THE TASK
In the listing below, find the line with "सफीदों में बिजली कर्मचारियों का जोरदार" and copy every line from there up to and including the line with "períodos de gestión", exactly and without pictures.

═══ SUPPLIED MATERIAL ═══

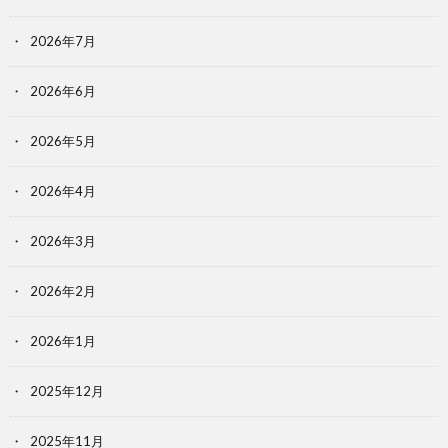
2026年7月
2026年6月
2026年5月
2026年4月
2026年3月
2026年2月
2026年1月
2025年12月
2025年11月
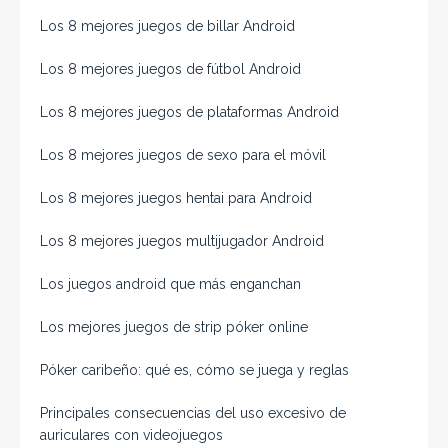
Los 8 mejores juegos de billar Android
Los 8 mejores juegos de fútbol Android
Los 8 mejores juegos de plataformas Android
Los 8 mejores juegos de sexo para el móvil
Los 8 mejores juegos hentai para Android
Los 8 mejores juegos multijugador Android
Los juegos android que más enganchan
Los mejores juegos de strip póker online
Póker caribeño: qué es, cómo se juega y reglas
Principales consecuencias del uso excesivo de
auriculares con videojuegos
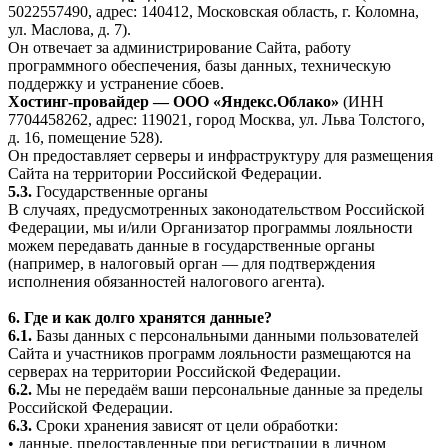
5022557490, адрес: 140412, Московская область, г. Коломна,
ул. Маслова, д. 7).
Он отвечает за администрирование Сайта, работу
программного обеспечения, базы данных, техническую
поддержку и устранение сбоев.
Хостинг-провайдер — ООО «Яндекс.Облако»
(ИНН
7704458262, адрес: 119021, город Москва, ул. Льва Толстого,
д. 16, помещение 528).
Он предоставляет серверы и инфраструктуру для размещения
Сайта на территории Российской Федерации.
5.3.
Государственные органы
В случаях, предусмотренных законодательством Российской
Федерации, мы и/или Организатор программы лояльности
можем передавать данные в государственные органы
(например, в налоговый орган — для подтверждения
исполнения обязанностей налогового агента).
6. Где и как долго хранятся данные?
6.1.
Базы данных с персональными данными пользователей
Сайта и участников программ лояльности размещаются на
серверах на территории Российской Федерации.
6.2.
Мы не передаём ваши персональные данные за пределы
Российской Федерации.
6.3.
Сроки хранения зависят от цели обработки:
• данные, предоставленные при регистрации в личном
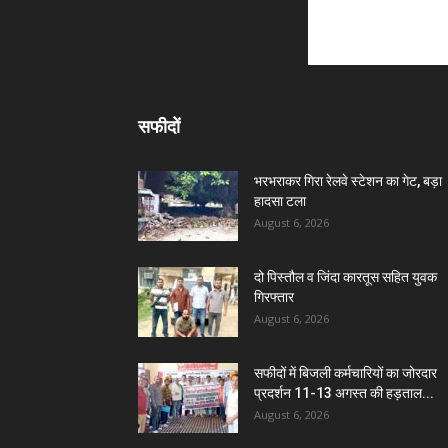
सफीदों
भरभराकर गिरा रेलवे स्टेशन का गेट, बड़ा
हादसा टला
August 6, 2026
दो पिस्तौल व जिंदा कारतूस सहित युवक
गिरफ्तार
August 6, 2026
सफीदों में बिजली कर्मचारियों का जोरदार
प्रदर्शन 11-13 अगस्त की हड़ताल...
August 6, 2026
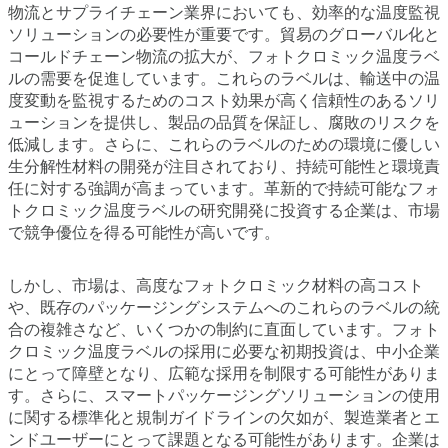
物流とサプライチェーン業界においても、効率的な温度監視
ソリューションの必要性が重要です。貿易のグローバル化と
コールドチェーン物流の拡大が、フォトクロミック温度ラベ
ルの需要を促進しています。これらのラベルは、輸送中の温
度変動を監視するためのコスト効果が高く信頼性のあるソリ
ューションを提供し、製品の品質を保証し、腐敗のリスクを
低減します。さらに、これらのラベルのための環境に優しい
生分解性材料の開発が注目されており、持続可能性と環境責
任に対する強調が高まっています。革新的で持続可能なフォ
トクロミック温度ラベルの研究開発に投資する企業は、市場
で競争優位を得る可能性が高いです。
しかし、市場は、高度なフォトクロミック材料の高コスト
や、既存のパッケージングシステムへのこれらのラベルの統
合の複雑さなど、いくつかの制約に直面しています。フォト
クロミック温度ラベルの採用に必要な初期投資は、中小企業
にとって障壁となり、広範な採用を制限する可能性がありま
す。さらに、スマートパッケージングソリューションの使用
に関する標準化と規制ガイドラインの欠如が、製造業者とエ
ンドユーザーにとって課題となる可能性があります。企業は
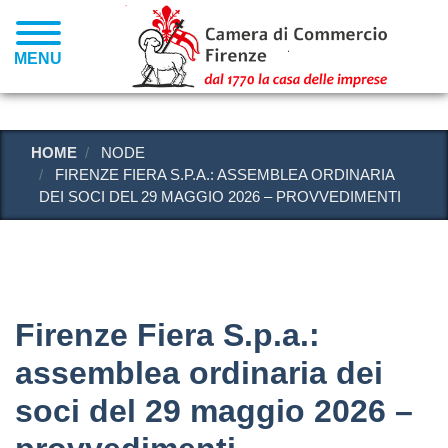
Salta
al
MENU
contenuto
principale
HOME
NODE
FIRENZE FIERA S.P.A.: ASSEMBLEA ORDINARIA
DEI SOCI DEL 29 MAGGIO 2026 – PROVVEDIMENTI
Firenze Fiera S.p.a.:
assemblea ordinaria dei
soci del 29 maggio 2026 –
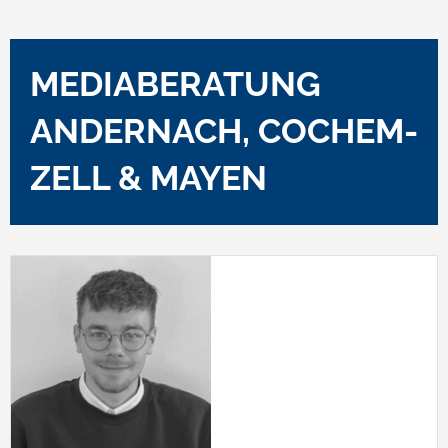
MEDIABERATUNG
ANDERNACH, COCHEM-
ZELL & MAYEN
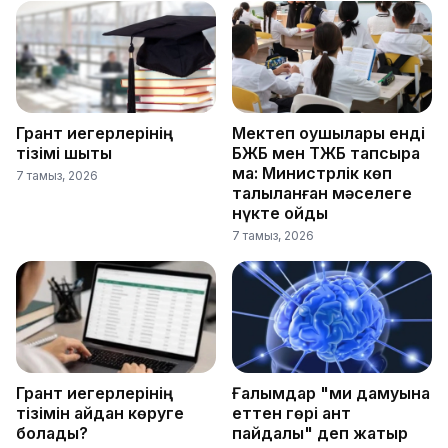
Грант иегерлерінің
Мектеп оқушылары енді
тізімі шықты
БЖБ мен ТЖБ тапсыра
ма: Министрлік көп
7 тамыз, 2026
талқыланған мәселеге
нүкте қойды
7 тамыз, 2026
Грант иегерлерінің
Ғалымдар "ми дамуына
тізімін қайдан көруге
еттен гөрі қант
болады?
пайдалы" деп жатыр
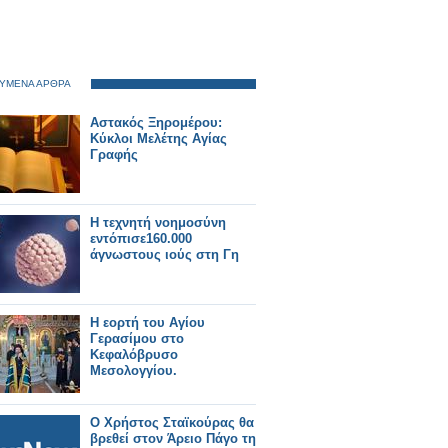
ΥΜΕΝΑ ΑΡΘΡΑ
Αστακός Ξηρομέρου:
Κύκλοι Μελέτης Αγίας
Γραφής
Η τεχνητή νοημοσύνη
εντόπισε160.000
άγνωστους ιούς στη Γη
Η εορτή του Αγίου
Γερασίμου στο
Κεφαλόβρυσο
Μεσολογγίου.
Ο Χρήστος Σταϊκούρας θα
βρεθεί στον Άρειο Πάγο τη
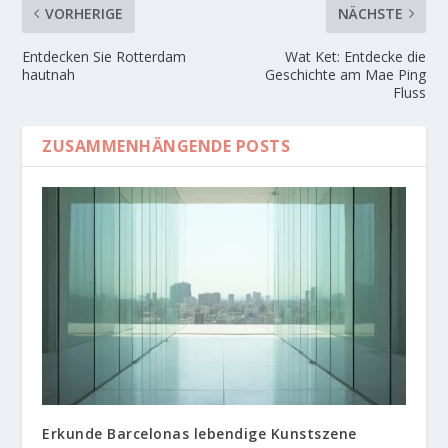
VORHERIGE
NÄCHSTE
Entdecken Sie Rotterdam
Wat Ket: Entdecke die
hautnah
Geschichte am Mae Ping
Fluss
ZUSAMMENHÄNGENDE POSTS
Erkunde Barcelonas lebendige Kunstszene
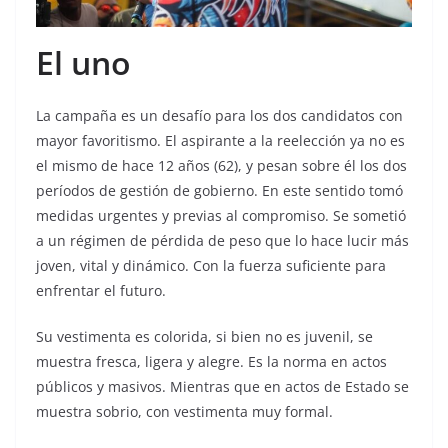
El uno
La campaña es un desafío para los dos candidatos con
mayor favoritismo. El aspirante a la reelección ya no es
el mismo de hace 12 años (62), y pesan sobre él los dos
períodos de gestión de gobierno. En este sentido tomó
medidas urgentes y previas al compromiso. Se sometió
a un régimen de pérdida de peso que lo hace lucir más
joven, vital y dinámico. Con la fuerza suficiente para
enfrentar el futuro.
Su vestimenta es colorida, si bien no es juvenil, se
muestra fresca, ligera y alegre. Es la norma en actos
públicos y masivos. Mientras que en actos de Estado se
muestra sobrio, con vestimenta muy formal.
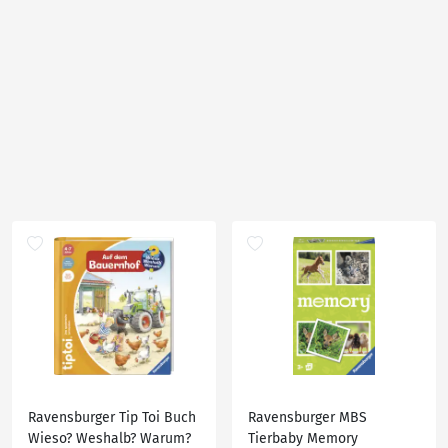
Ravensburger Tip Toi Buch
Ravensburger MBS
Wieso? Weshalb? Warum?
Tierbaby Memory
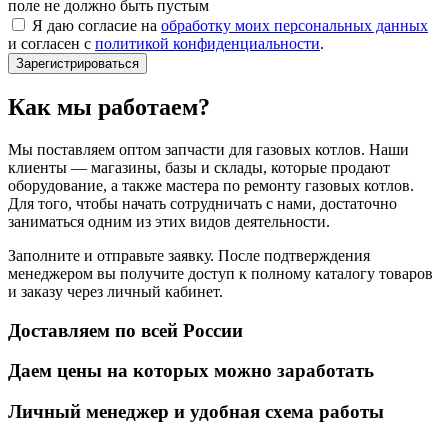
поле не должно быть пустым
Я даю согласие на
обработку моих персональных данных
и согласен с
политикой конфиденциальности
.
Зарегистрироваться
Как мы работаем?
Мы поставляем оптом запчасти для газовых котлов. Наши
клиенты — магазины, базы и склады, которые продают
оборудование, а также мастера по ремонту газовых котлов.
Для того, чтобы начать сотрудничать с нами, достаточно
заниматься одним из этих видов деятельности.
Заполните и отправьте заявку. После подтверждения
менеджером вы получите доступ к полному каталогу товаров
и заказу через личный кабинет.
Доставляем по всей России
Даем цены на которых можно заработать
Личный менеджер и удобная схема работы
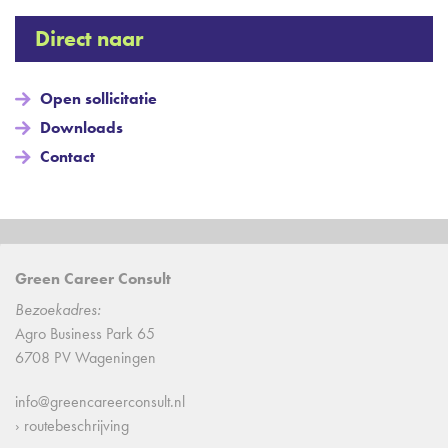
Direct naar
Open sollicitatie
Downloads
Contact
Green Career Consult
Bezoekadres:
Agro Business Park 65
6708 PV Wageningen
info@greencareerconsult.nl
› routebeschrijving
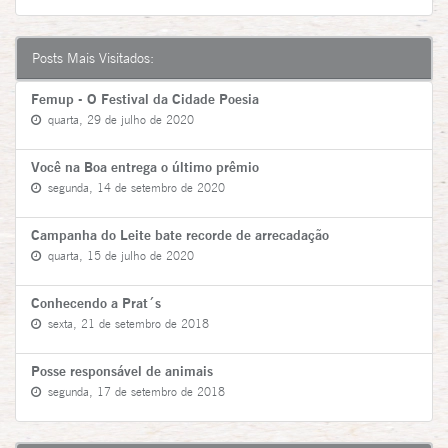
Posts Mais Visitados:
Femup - O Festival da Cidade Poesia
quarta, 29 de julho de 2020
Você na Boa entrega o último prêmio
segunda, 14 de setembro de 2020
Campanha do Leite bate recorde de arrecadação
quarta, 15 de julho de 2020
Conhecendo a Prat´s
sexta, 21 de setembro de 2018
Posse responsável de animais
segunda, 17 de setembro de 2018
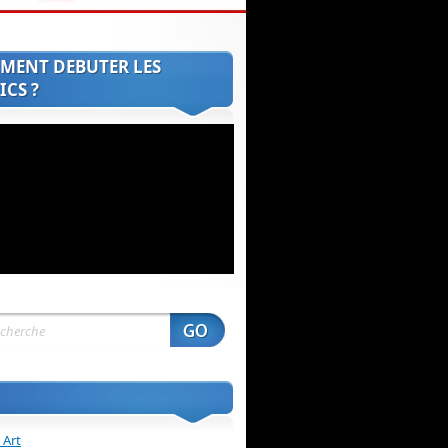
MENT DEBUTER LES
CS ?
 Art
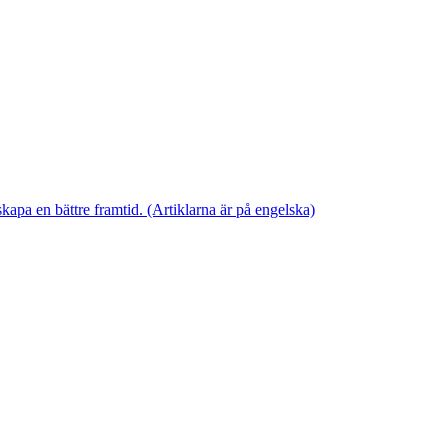
skapa en bättre framtid. (Artiklarna är på engelska)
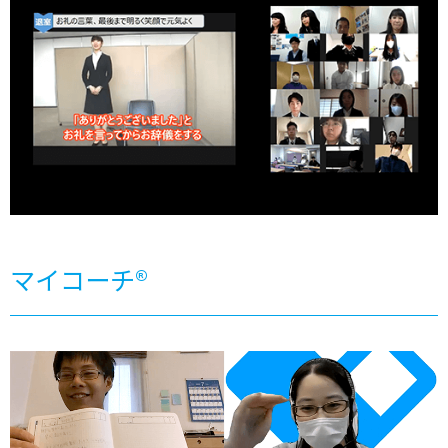
マイコーチ®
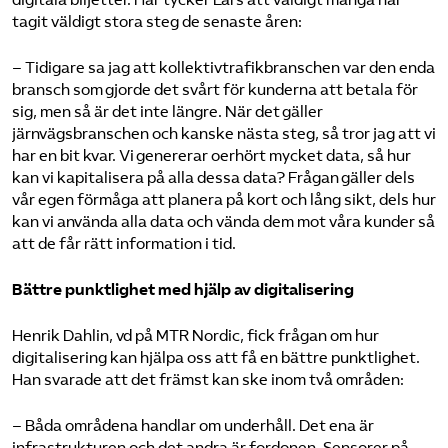
tagit väldigt stora steg de senaste åren:
– Tidigare sa jag att kollektivtrafikbranschen var den enda
bransch som gjorde det svårt för kunderna att betala för
sig, men så är det inte längre. När det gäller
järnvägsbranschen och kanske nästa steg, så tror jag att vi
har en bit kvar. Vi genererar oerhört mycket data, så hur
kan vi kapitalisera på alla dessa data? Frågan gäller dels
vår egen förmåga att planera på kort och lång sikt, dels hur
kan vi använda alla data och vända dem mot våra kunder så
att de får rätt information i tid.
Bättre punktlighet med hjälp av digitalisering
Henrik Dahlin, vd på MTR Nordic, fick frågan om hur
digitalisering kan hjälpa oss att få en bättre punktlighet.
Han svarade att det främst kan ske inom två områden:
– Båda områdena handlar om underhåll. Det ena är
infrastrukturen och det andra är fordonen. Sensorer på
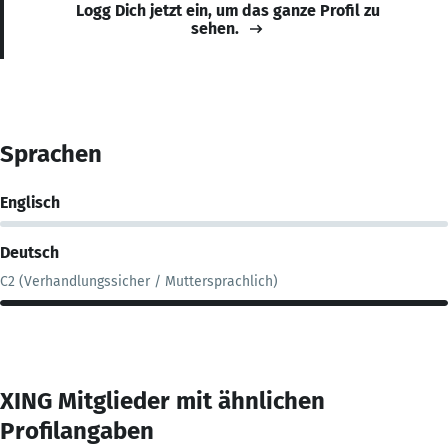
Logg Dich jetzt ein, um das ganze Profil zu
sehen.
Sprachen
Englisch
Deutsch
C2 (Verhandlungssicher / Muttersprachlich)
XING Mitglieder mit ähnlichen
Profilangaben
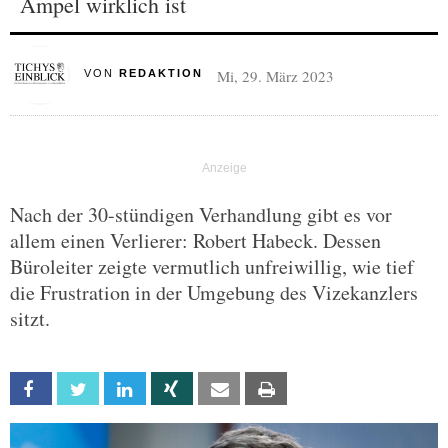
Ampel wirklich ist
Mi, 29. März 2023
VON
REDAKTION
Nach der 30-stündigen Verhandlung gibt es vor
allem einen Verlierer: Robert Habeck. Dessen
Büroleiter zeigte vermutlich unfreiwillig, wie tief
die Frustration in der Umgebung des Vizekanzlers
sitzt.
Facebook
Twitter
Linkedin
Xing
Email
Print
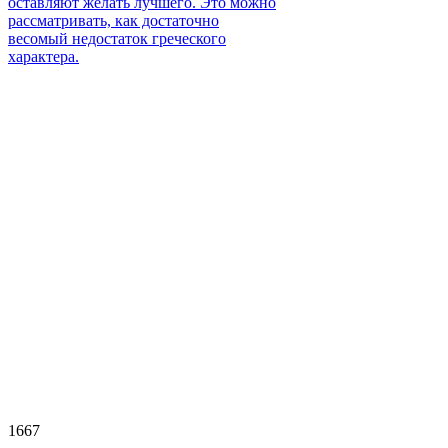
оставляют желать лучшего. Это можно
рассматривать, как достаточно
весомый недостаток греческого
характера.
1667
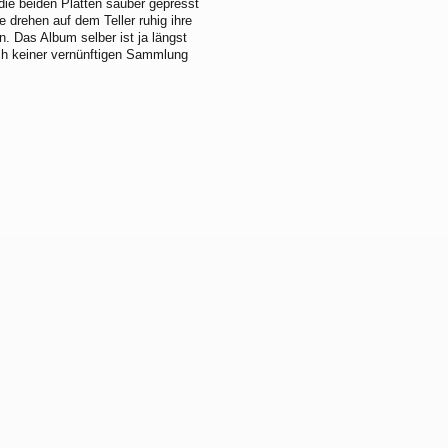
die beiden Platten sauber gepresst
 drehen auf dem Teller ruhig ihre
. Das Album selber ist ja längst
ich keiner vernünftigen Sammlung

═══

RESULT OF THIS EXERCISE
सफीदों में बिजली कर्मचारियों का जोरदार
प्रदर्शन 11-13 अगस्त की हड़ताल...
August 6, 2026
物流とサプライチェーン業界においても、効率的な温度監視
ソリューションの必要性が重要です。貿易のグローバル化と
コールドチェーン物流の拡大が、フォトクロミック温度ラベ
ルの需要を促進しています。これらのラベルは、輸送中の温
度変動を監視するためのコスト効果が高く信頼性のあるソリ
ューションを提供し、製品の品質を保証し、腐敗のリスクを
低減します。さらに、これらのラベルのための環境に優しい
生分解性材料の開発が注目されており、持続可能性と環境責
任に対する強調が高まっています。革新的で持続可能なフォ
トクロミック温度ラベルの研究開発に投資する企業は、市場
で競争優位を得る可能性が高いです。
しかし、市場は、高度なフォトクロミック材料の高コスト
や、既存のパッケージングシステムへのこれらのラベルの統
合の複雑さなど、いくつかの制約に直面しています。フォト
クロミック温度ラベルの採用に必要な初期投資は、中小企業
にとって障壁となり、広範な採用を制限する可能性がありま
す。さらに、スマートパッケージングソリューションの使用
に関する標準化と規制ガイドラインの欠如が、製造業者とエ
ンドユーザーにとって課題となる可能性があります。企業は
Salta
al
MENU
contenuto
principale
HOME
NODE
FIRENZE FIERA S.P.A.: ASSEMBLEA ORDINARIA
DEI SOCI DEL 29 MAGGIO 2026 – PROVVEDIMENTI
Firenze Fiera S.p.a.:
assemblea ordinaria dei
soci del 29 maggio 2026 –
MEDIABERATUNG
ANDERNACH, COCHEM-
ZELL & MAYEN
Грант иегерлерінің
Мектеп оқушылары енді
тізімі шықты
БЖБ мен ТЖБ тапсыра
ма: Министрлік көп
7 тамыз, 2026
талқыланған мәселеге
нүкте қойды
7 тамыз, 2026
Грант иегерлерінің
Ғалымдар "ми дамуына
тізімін қайдан көруге
еттен гөрі қант
болады?
пайдалы" деп жатыр
ΥΜΕΝΑ ΑΡΘΡΑ
Αστακός Ξηρομέρου:
Κύκλοι Μελέτης Αγίας
Γραφής
Η τεχνητή νοημοσύνη
εντόπισε160.000
άγνωστους ιούς στη Γη
Η εορτή του Αγίου
Γερασίμου στο
Κεφαλόβρυσο
Μεσολογγίου.
Ο Χρήστος Σταϊκούρας θα
βρεθεί στον Άρειο Πάγο τη
VORHERIGE
NÄCHSTE
Entdecken Sie Rotterdam
Wat Ket: Entdecke die
hautnah
Geschichte am Mae Ping
Fluss
ZUSAMMENHÄNGENDE POSTS
Erkunde Barcelonas lebendige Kunstszene
El uno
La campaña es un desafío para los dos candidatos con
mayor favoritismo. El aspirante a la reelección ya no es
el mismo de hace 12 años (62), y pesan sobre él los dos
períodos de gestión de gobierno. En este sentido tomó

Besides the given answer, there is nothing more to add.